Some people might even end up hating the solution if it suggests them to avoid drinking a glass of wine on a Friday night when it doesn’t correlate with their goals or general health. In fact, they might be so frustrated with it at times, that they might throw it out the window as they binge. I also imagine people will also get mad when there’s an inevitable error. 

It could appear like a dark movie with healthcare consultants developing technology created to control us but it doesn’t have to be. The main benefit is that the doctor has data to base their diagnostics on rather than our personal opinion and would be able to compare that data with that of millions of other patients to give everyone a more accurate assessment. Which ultimately improves our health and understanding of our body as a species.

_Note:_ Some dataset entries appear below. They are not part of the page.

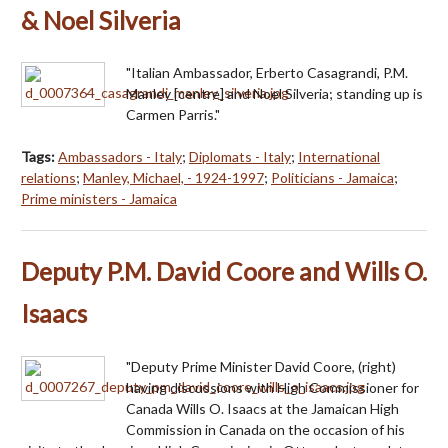
& Noel Silveria
"Italian Ambassador, Erberto Casagrandi, P.M.
Manley [centre] and Noel Silveria; standing up is
Carmen Parris."
Tags:
Ambassadors - Italy
;
Diplomats - Italy
;
International
relations
;
Manley, Michael, - 1924-1997
;
Politicians - Jamaica
;
Prime ministers - Jamaica
Deputy P.M. David Coore and Wills O.
Isaacs
"Deputy Prime Minister David Coore, (right)
having discussions with High Commissioner for
Canada Wills O. Isaacs at the Jamaican High
Commission in Canada on the occasion of his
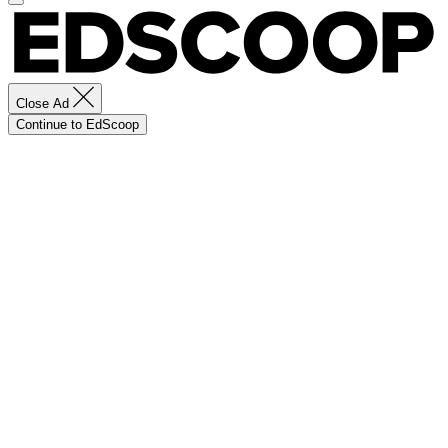
Close Ad
Continue to EdScoop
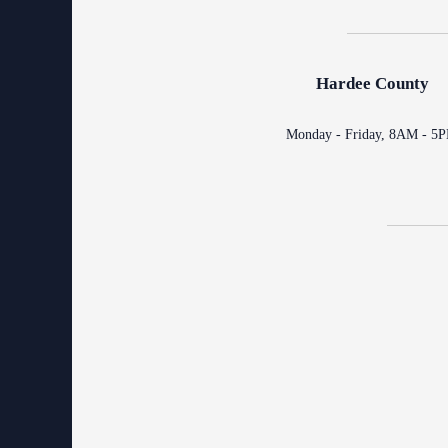
Contact Information
Court Announcements
Hardee County
Courthouse Locations
Monday - Friday, 8AM - 5
Employment
Forms and Checklists
History of the 10th Judicial Circuit
Hours of Operation and Holidays
Media Information
Certified Process Servers
Latest News
Professionalism Panel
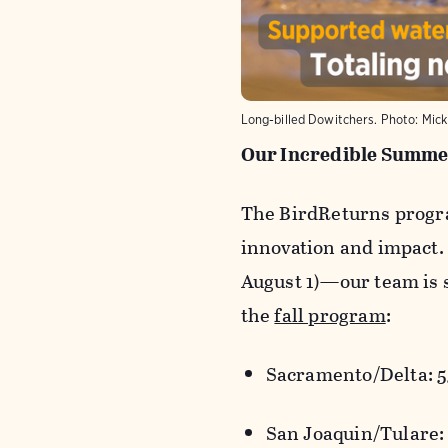
Long-billed Dowitchers. Photo: Mic
Our Incredible Summer
The
BirdReturns
progra
innovation and impact.
August 1)
—our team is s
the
fall program
:
Sacramento/Delta: 5
San Joaquin/Tulare:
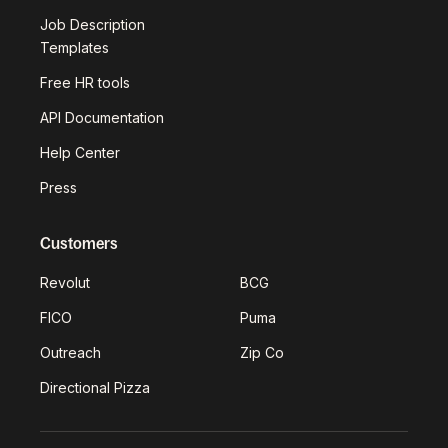
Job Description
Templates
Free HR tools
API Documentation
Help Center
Press
Customers
Revolut
BCG
FICO
Puma
Outreach
Zip Co
Directional Pizza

On a more general note, this also brings an inevitable challenge with protecting our data through cyber security. It is hard to defend against cyberattacks because the attacker can plan out how the best in class security tools will defend and then prepare how to navigate that before that attack is even set in motion.

Takeaways

  • Solving how we can accurately track what we put into our bodies on a day to day basis will help us solve many other healthcare challenges but has yet to be adopted properly
  • Emerging technology might not be the biggest challenge to move us forward as a species but rather the human adoption of the same tech.